1. Find YouTube Featured Snippets
Use a tool like SEMRush, which monitors rankings across hundreds of millions of keywords, to find where YouTube.com already has a Featured Snippet. These Featured Snippets are not always Suggested Clips, but you’ll find a significant number of Suggested Clip results using this method.
Go to SEMRush.com and search YouTube.com
- Go to Organic Research > Positions report
- Click advanced filters
- Filter for Include > SERP features > Featured snippet
- Filter for Include > Keyword > Contains > [Your Target Keyword]
In this example, I filtered for the keyword “coffee” and the keyword “how to make french press coffee” has a Suggested Clip.
2. Find “How To” Keywords Where YouTube Ranks Well
One way to find keywords with a high video intent is to find keywords where YouTube.com ranks well.
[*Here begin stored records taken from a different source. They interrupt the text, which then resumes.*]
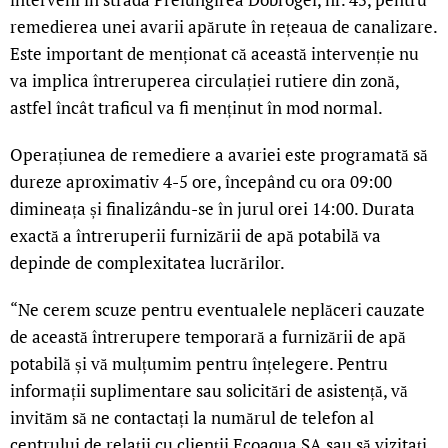
remedierea unei avarii apărute în rețeaua de canalizare.
Este important de menționat că această intervenție nu
va implica întreruperea circulației rutiere din zonă,
astfel încât traficul va fi menținut în mod normal.
Operațiunea de remediere a avariei este programată să
dureze aproximativ 4-5 ore, începând cu ora 09:00
dimineața și finalizându-se în jurul orei 14:00. Durata
exactă a întreruperii furnizării de apă potabilă va
depinde de complexitatea lucrărilor.
“Ne cerem scuze pentru eventualele neplăceri cauzate
de această întrerupere temporară a furnizării de apă
potabilă și vă mulțumim pentru înțelegere. Pentru
informații suplimentare sau solicitări de asistență, vă
invităm să ne contactați la numărul de telefon al
centrului de relații cu clienții Ecoaqua SA sau să vizitați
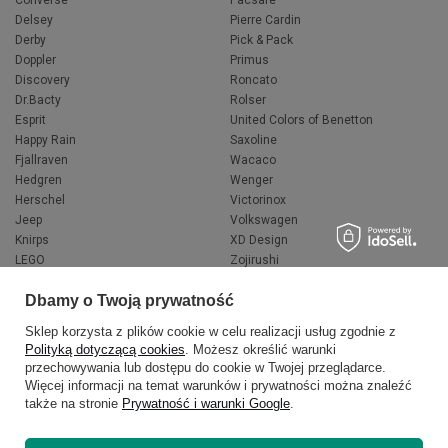
Converse
Pacsafe
Delsey
Pierre Cardin
Derby
Pick & Pack
Doppler
Primus
Discovery
Roncato
Dr.Bacty
Rolser
Esprit
United Colors of Benetton
Happy Rain
Saxoline
Fjallraven
Wacaco
Hedgren
Wenger
Herschel
Victorinox
Jeep
Volkswagen
Knirps
XD Design
LEGO
Zojirushi
Muitomas
FLYNKA
Dbamy o Twoją prywatność
National Geographic
VANS
Sklep korzysta z plików cookie w celu realizacji usług zgodnie z
Polityką dotyczącą cookies
. Możesz określić warunki
przechowywania lub dostępu do cookie w Twojej przeglądarce.
Więcej informacji na temat warunków i prywatności można znaleźć
także na stronie
Prywatność i warunki Google
.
These can be filtered for process keywords by filtering for “how” in addition to your target keyword. Again, SEMRush is valuable here.
- Go to Organic Research > Positions report
- Click advanced filters
- Filter for Include > Position > Less than > 6
- Filter for Include > Keyword > Contains > [Your Target Keyword]
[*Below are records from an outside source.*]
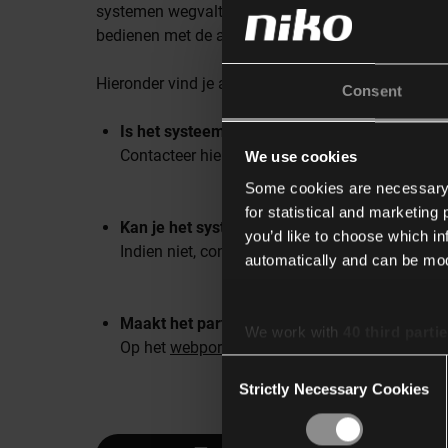
systemen wegvalt, dan kan je nog steeds je eigen
bedienen met de app van de partner.
Hieronder vind je alvast een aantal suggesties om
Consent
Is het systeem van de partner nog verbonden 
Contacteer hiervoor de partner om dit te contro
We use cookies
Some cookies are necessary f
for statistical and marketing
Kan je het systeem van de partner nog bedie
you’d like to choose which i
Indien niet, contacteer de partner om dit op te 
automatically and can be mod
Maakt het partnersysteem gebruik van authen
We work with
40 third parti
Op het
webportaal
kan je deze informatie upda
Consent
Strictly Necessary Cookies
Selection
- Filter for Include > Keyword > Contains > “how”
If my target keyword is “tent,” this returns keywords such as:
- how to set up a tent
- how to clean a tent
- how to fold a pop up tent
3. Overlap with YouTube.com and another Domain
The one-keyword-at-a-time approach can be a bit cumbersome. To get around this, use the keyword profile of a domain and cross-reference it against the keywords of YouTube.com, using either your domain or a competitor’s domain. This can be done using SEMRush’s Keyword Gap tool and works best on domains with a robust set of articles and strong performance in organic search.
- Go to Gap Analysis > Keyword Gap
- Enter YouTube.com as the first domain and a topically-relevant reference domain as the second domain
- Click advanced filters
- Filter for Include > Keyword > Contains > “how”
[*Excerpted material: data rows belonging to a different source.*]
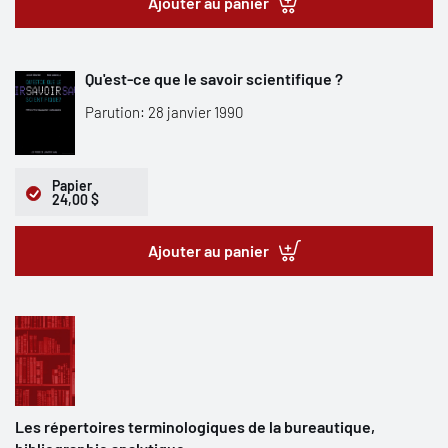
Ajouter au panier
Qu'est-ce que le savoir scientifique ?
Parution: 28 janvier 1990
Papier
24,00 $
Ajouter au panier
Les répertoires terminologiques de la bureautique,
- Filter for youtube.com (organic) Pos. > Less than > 6
- Filter for example.com (organic) Pos. > Less than > 6
A comparison between YouTube.com and Lowes.com returns keywords such as:
- how to remove wallpaper
- how to paint a room
- how to fix a hole in drywall
- how to build a dog house
- how to install a garbage disposal
4. SERP Feature Research via Rank Tracking Tools
Another approach is to use rank tracking tools that give SERP feature data, and to bulk rank check a list of keywords. Tools like SEMRush and STAT both do this. Develop a list of “how to” or procedure keywords using any of your favorite methods of keyword research. Put that list of keywords into your rank checking tool to do a single check of the keywords (no need to monitor these rankings for longer than this moment-in-time check). You’ll be able to filter into all the keywords that have a video SERP feature.
In SEMRush, this can be done in Projects > Position Tracking by filtering for keywords with the Video SERP Feature.
In STAT, this can be done through the SERP Feature tab by clicking through to Video SERP Featured results.
This approach allows you to identify opportunities independent of the keywords within tool databases like SEMRush.
If you have any comments or questions, hit me up on Twitter or leave a comment below.
Great information. It’s amazing how in-depth creators can go to optimize their videos. It gets overwhelming to be honest.
I know what I’ll be testing out tomorrow morning. Great article!
Now will you be creating a video targeting the term “How to Find Suggested Clip Opportunities” to go along with this article?
These are great tips for all content ideas, not just to get YouTube Thank you for posting. I’m already finding great ideas in SEMRush using your suggestions and getting inspired to dig in even deeper.
Really appreciate the insights you’re bringing around NLP and how it applies to the Google’s output on search, really helpful stuff! Really curious how provided transcripts improve how well you rank directly or indirectly. Great stuff.